Appearance: the 50 gram tin, vacuum-sealed early last year, contains a blend of tobaccos, sliced with a fine, but somewhat sloppy ribbon. There are scraps of oriental tobacco leaves in the mix, and the latakia occasionally has stems. The tobacco is light and puffy - 50 grams of the blend is packed tightly enough in a standard tin. The humidity of the mixture is ideal - the mixture doesn't need to be dried, but interesting - it hardly gets any drier after an hour in the air.

Flavor: mild, relatively complex, but much closer to English Dunhill blends than to Oriental blends. Latakia is very mild, but, however, brighter in flavor: with its small amount, you can quite clearly smell the notes of cured leather and a slight scent of tar, but the peat is almost absent. Virginia is also brighter, it has herbal and even citrus notes, and the woody ones are a bit more subdued. The manufacturer was a bit stingy with orientals, their notes are simpler - there are some paprika and allspice, but spicy sweet and sourish aroma of badjan is missing, and to say nothing of slightly sweet and spicy cinnamon and walnut.

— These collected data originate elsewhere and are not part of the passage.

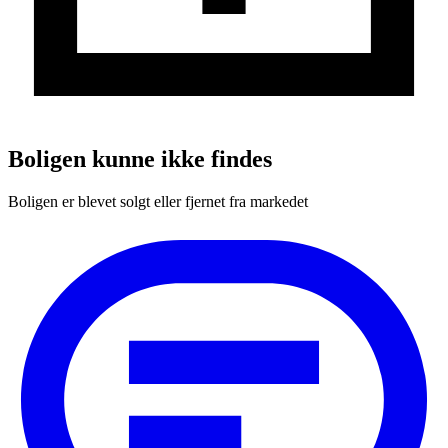
Boligen kunne ikke findes
Boligen er blevet solgt eller fjernet fra markedet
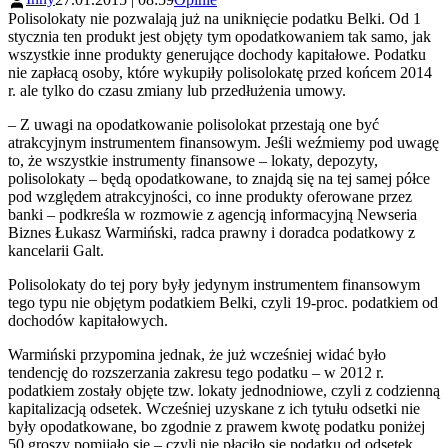
Polisolokaty nie pozwalają już na uniknięcie podatku Belki. Od 1
stycznia ten produkt jest objęty tym opodatkowaniem tak samo, jak
wszystkie inne produkty generujące dochody kapitałowe. Podatku
nie zapłacą osoby, które wykupiły polisolokatę przed końcem 2014
r. ale tylko do czasu zmiany lub przedłużenia umowy.
‒ Z uwagi na opodatkowanie polisolokat przestają one być
atrakcyjnym instrumentem finansowym. Jeśli weźmiemy pod uwagę
to, że wszystkie instrumenty finansowe ‒ lokaty, depozyty,
polisolokaty ‒ będą opodatkowane, to znajdą się na tej samej półce
pod względem atrakcyjności, co inne produkty oferowane przez
banki – podkreśla w rozmowie z agencją informacyjną Newseria
Biznes Łukasz Warmiński, radca prawny i doradca podatkowy z
kancelarii Galt.
Polisolokaty do tej pory były jedynym instrumentem finansowym
tego typu nie objętym podatkiem Belki, czyli 19-proc. podatkiem od
dochodów kapitałowych.
Warmiński przypomina jednak, że już wcześniej widać było
tendencję do rozszerzania zakresu tego podatku – w 2012 r.
podatkiem zostały objęte tzw. lokaty jednodniowe, czyli z codzienną
kapitalizacją odsetek. Wcześniej uzyskane z ich tytułu odsetki nie
były opodatkowane, bo zgodnie z prawem kwotę podatku poniżej
50 groszy pomijało się – czyli nie płaciło się podatku od odsetek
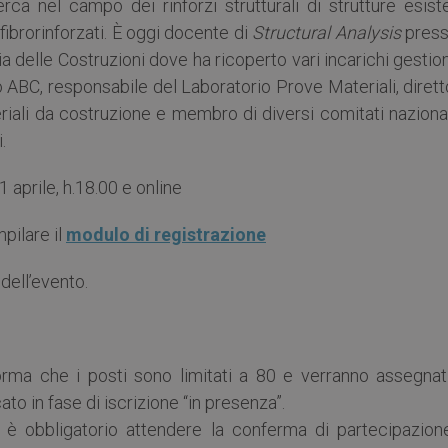
ca nel campo dei rinforzi strutturali di strutture esiste
 fibrorinforzati. È oggi docente di
Structural Analysis
presso
 delle Costruzioni dove ha ricoperto vari incarichi gestion
o ABC, responsabile del Laboratorio Prove Materiali, diret
eriali da costruzione e membro di diversi comitati naziona
.
 aprile, h.18.00 e online
pilare il
modulo di registrazione
dell’evento.
orma che i posti sono limitati a 80 e verranno assegnati
to in fase di iscrizione “in presenza”.
 è obbligatorio attendere la conferma di partecipazion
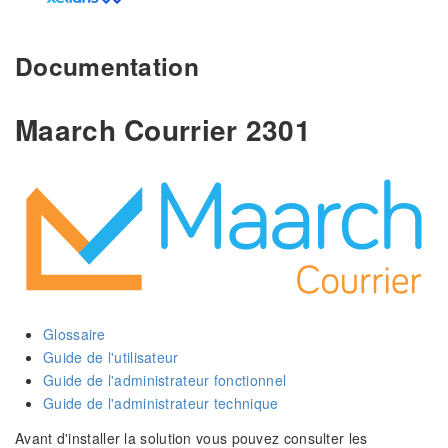
Documentation
Maarch Courrier 2301
Glossaire
Guide de l'utilisateur
Guide de l'administrateur fonctionnel
Guide de l'administrateur technique
Avant d'installer la solution vous pouvez consulter les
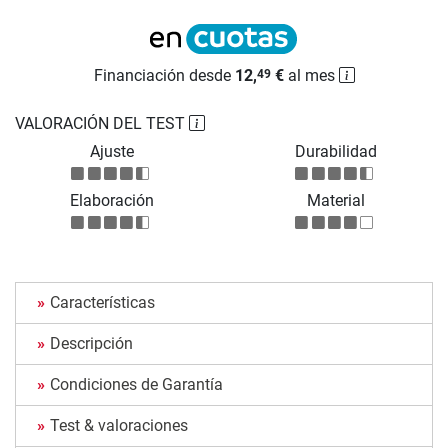
Financiación desde
12,
€
al mes
49
VALORACIÓN DEL TEST
Ajuste
Durabilidad
Elaboración
Material
Características
Descripción
Condiciones de Garantía
Test & valoraciones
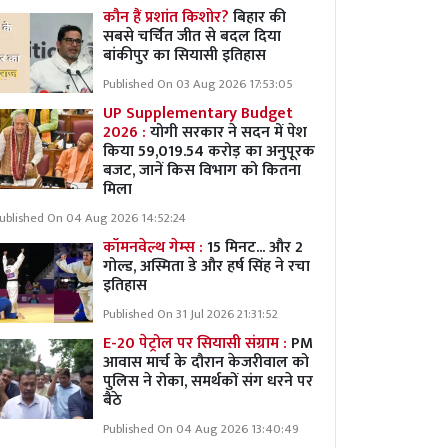
कौन हैं प्रशांत किशोर?
बिहार की
सबसे चर्चित जीत से बदल दिया
बांकीपुर का सियासी इतिहास
Published On 03 Aug 2026 17:53:05
UP Supplementary Budget
2026 :
योगी सरकार ने सदन में पेश
किया 59,019.54 करोड़ का अनुपूरक
बजट, जानें किस विभाग को कितना
मिला
ublished On 04 Aug 2026 14:52:24
कॉमनवेल्थ गेम्स :
15 मिनट... और 2
गोल्ड, अस्मिता डे और हर्ष सिंह ने रचा
इतिहास
Published On 31 Jul 2026 21:31:52
E-20 पेट्रोल पर सियासी संग्राम :
PM
आवास मार्च के दौरान केजरीवाल को
पुलिस ने रोका, समर्थकों संग धरने पर
बैठे
Published On 04 Aug 2026 13:40:49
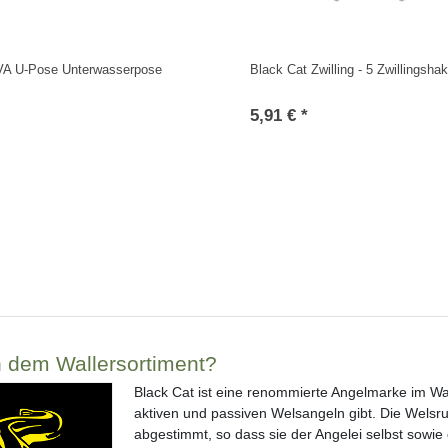
VA U-Pose Unterwasserpose
Black Cat Zwilling - 5 Zwillingsha
5,91 € *
in dem Wallersortiment?
Black Cat ist eine renommierte Angelmarke im Wa
aktiven und passiven Welsangeln gibt. Die Welsru
abgestimmt, so dass sie der Angelei selbst sowie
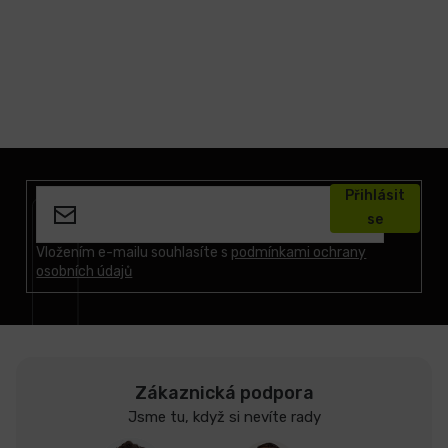
Z
á
Přihlásit
p
se
a
t
Vložením e-mailu souhlasíte s
podmínkami ochrany
osobních údajů
í
Zákaznická podpora
Jsme tu, když si nevíte rady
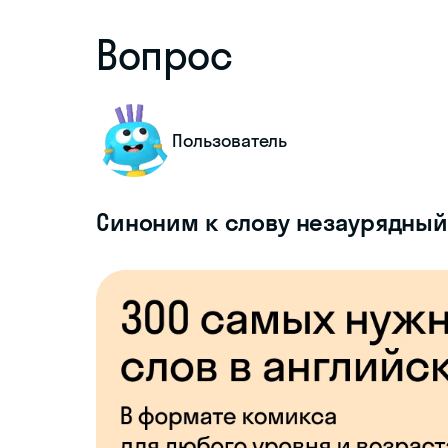
Вопрос
Пользователь
Синоним к слову незаурядный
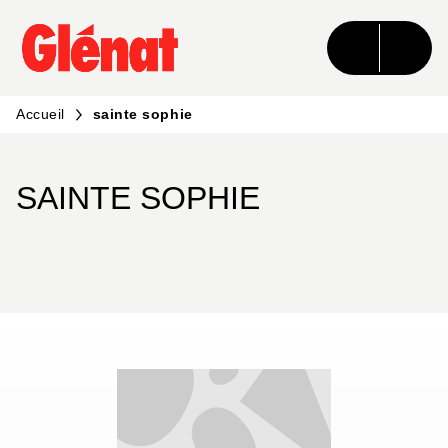
MENU
RECHERCHE
CONTENU
PIED DE PAGE
Accueil
sainte sophie
SAINTE SOPHIE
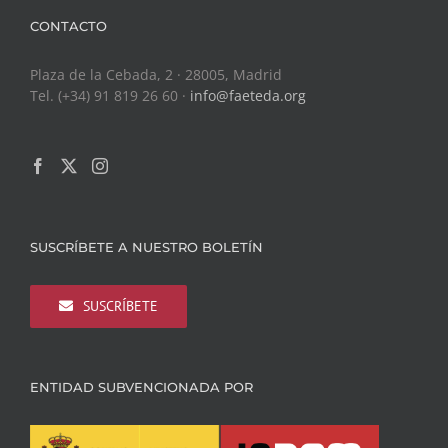
CONTACTO
Plaza de la Cebada, 2 · 28005, Madrid
Tel. (+34) 91 819 26 60 ·
info@faeteda.org
SUSCRÍBETE A NUESTRO BOLETÍN
SUSCRÍBETE
ENTIDAD SUBVENCIONADA POR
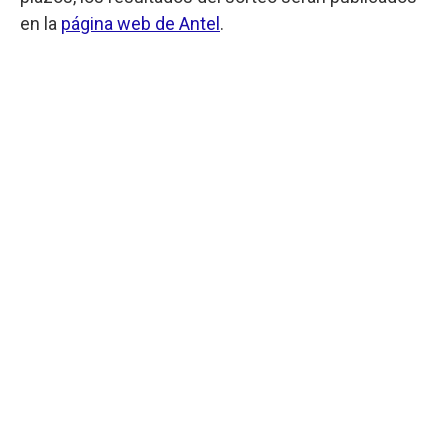
en la
página web de Antel
.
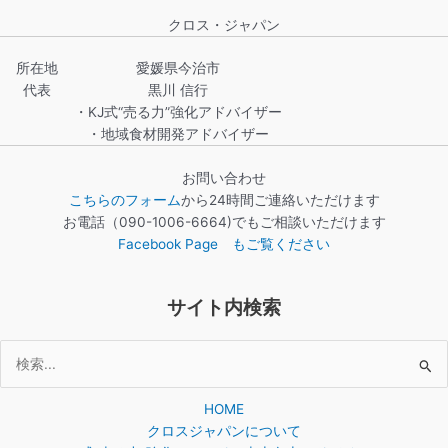
クロス・ジャパン
所在地
愛媛県今治市
代表
黒川 信行
・KJ式“売る力”強化アドバイザー
・地域食材開発アドバイザー
お問い合わせ
こちらのフォーム
から24時間ご連絡いただけます
お電話（090-1006-6664)でもご相談いただけます
Facebook Page もご覧ください
サイト内検索
検
索
HOME
対
クロスジャパンについて
象:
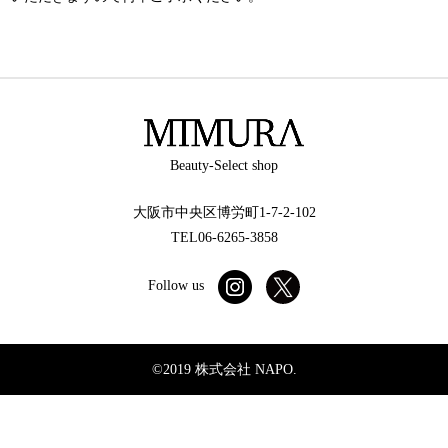
Beauty-Select shop
大阪市中央区博労町1-7-2-102
TEL06-6265-3858
Follow us
©2019 株式会社 NAPO.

Taste: Oriental, with its bouquet of spices, woody note and a slight acidity in the taste, of course, lead the way, but they are well-supported by Virginia. The spices themselves are simple enough - the base is dominated by allspice, so that at first you get the impression that a little perique is added to the mix. On the other hand, the acidity quickly recedes into the background, while in Durbar, it is clearly noticeable almost to the middle of the pipe. In addition, the blend almost lacks the astringent, bitter walnut note that is also present in the original. It was replaced by the announced tannin notes that have a slightly different flavor and taste profile. Virginia adds a slight fruity sweetness and an even lighter herbal note, but here it stands out a bit more, although it remains in the background of the oriental. The blend, as a whole, is initially slightly sweeter than the Durbar, but, the sweetness fades quite quickly, and it forces me to suggest its infused origins. The latakia in the taste bouquet is subdued to the point of giving just a bit of leather and wood smoke. The way the flavor forms into one bouquet with a bias toward spicy and woody notes is less rapid, and the overall taste is a bit harsh - apparently influenced by the freshness of the tobacco. By the end of the pipe, the spice fades and the wood intensifies. In bents, by the way, the woody notes raise up faster. The blend at rest smokes cool and dry, but requires some attention to the pace of smoking, it begins to tingle the tongue when accelerated. The tobacco burns into a light gray dust and leaves no moisture in the pipe. The strength of the tobacco is medium, in a very large pipe a slight nicotine hit is possible. The aftertaste is soft, woody, slightly sweet, persistent.

The smoke from the tobacco is quite persistent, having a slight smell of sandalwood, tannin and a mixture of peppers.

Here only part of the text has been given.